Fig. 9.. CPT1A regulated the succinylation level of IDE.

(A) Cpt1a involved in 20E-induced succinylation of IDE. The cells were transfected with 2 μg of dsRNA for 48 hours. 20E (2 μM) was added to the cells for 1 hour. dsGfp was used as the control. (B) The expression of Cpt1a in the fat body of dsRNA (1 μg per larva, 24 intervals, four times) injection. (C) Western blotting analysis of IDE succinylation levels in the fat body. The amount of IDE was affinity enriched using the antibody of IDE. (D) IDE localization in the fat body of dsRNA injection by immunohistochemical analysis. Green fluorescence indicates IDE, and nuclei were stained with DAPI (blue). Scale bars, 20 μm. Samples were taken 96 hours after the first dsRNA injection. (E) Co-IP detected the interaction of IDE and USP1. Input: The levels of IDE and USP1 in the fat body detected by an antibody against IDE or USP1. ACTB was a loading control. Co-IP: Anti-IDE antibody co-immunoprecipitated IDE. Nonspecific rabbit IgG was used as a negative control. Ten percent gel in SDS-PAGE. (F) The expression of Hr3 and Br-Z7 after knockdown of Cpt1a in the fat body. (G) Western blotting analysis of the IGF-2-like levels in the fat body of dsRNA injection. (H) Co-IP detected the interaction of IDE and CPT1A. Input: The levels of IDE and CPT1A in the fat body detected by an antibody against IDE or CPT1A. ACTB was a loading control. Co-IP: Anti-IDE antibody co-immunoprecipitated IDE. Nonspecific rabbit IgG was a negative control. Ten percent gel in SDS-PAGE. The data were analyzed by Student’s t test or ANOVA. The bars represent the means ± SD for three independent biological experiments.

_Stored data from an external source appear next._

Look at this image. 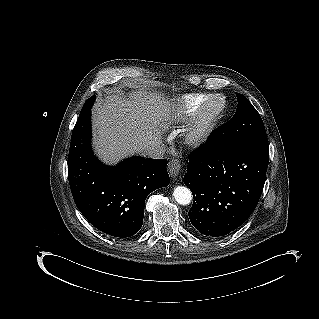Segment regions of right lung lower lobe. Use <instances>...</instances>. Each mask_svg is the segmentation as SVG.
Here are the masks:
<instances>
[{"mask_svg":"<svg viewBox=\"0 0 319 319\" xmlns=\"http://www.w3.org/2000/svg\"><path fill=\"white\" fill-rule=\"evenodd\" d=\"M91 110L72 132L68 177L74 201L98 230L130 237L142 227L148 194L169 185L165 159L132 157L117 166L103 165L92 153Z\"/></svg>","mask_w":319,"mask_h":319,"instance_id":"right-lung-lower-lobe-1","label":"right lung lower lobe"}]
</instances>
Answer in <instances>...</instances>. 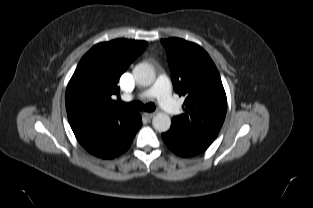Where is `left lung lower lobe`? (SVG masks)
<instances>
[{"instance_id":"0a47b994","label":"left lung lower lobe","mask_w":313,"mask_h":208,"mask_svg":"<svg viewBox=\"0 0 313 208\" xmlns=\"http://www.w3.org/2000/svg\"><path fill=\"white\" fill-rule=\"evenodd\" d=\"M166 145L181 157H191L204 152L214 141L213 138L191 135L171 125L170 130L162 134Z\"/></svg>"}]
</instances>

Fig. 10.. A diagram illustrating succinylation of IDE hubs destruction and reconstruction to regulate metamorphosis.

Non-succinylated IDE localizes in the cytoplasm and binds to IGF-2-like. When the metamorphosis is initiated, 20E up-regulates Cpt1a expression, thus increasing the level of IDE succinylation on K179. Succinylated IDE translocates from cytoplasm to nucleus, combined with EcR complex to promote PCD of larval tissues; meanwhile, IGF-2-like is released to promote adult tissue proliferation. Therefore, succinylation alters subcellular localization of IDE, so that it can bind to different target proteins and act as a hub mediating the coordination of 20E and ILPs in insect metamorphosis.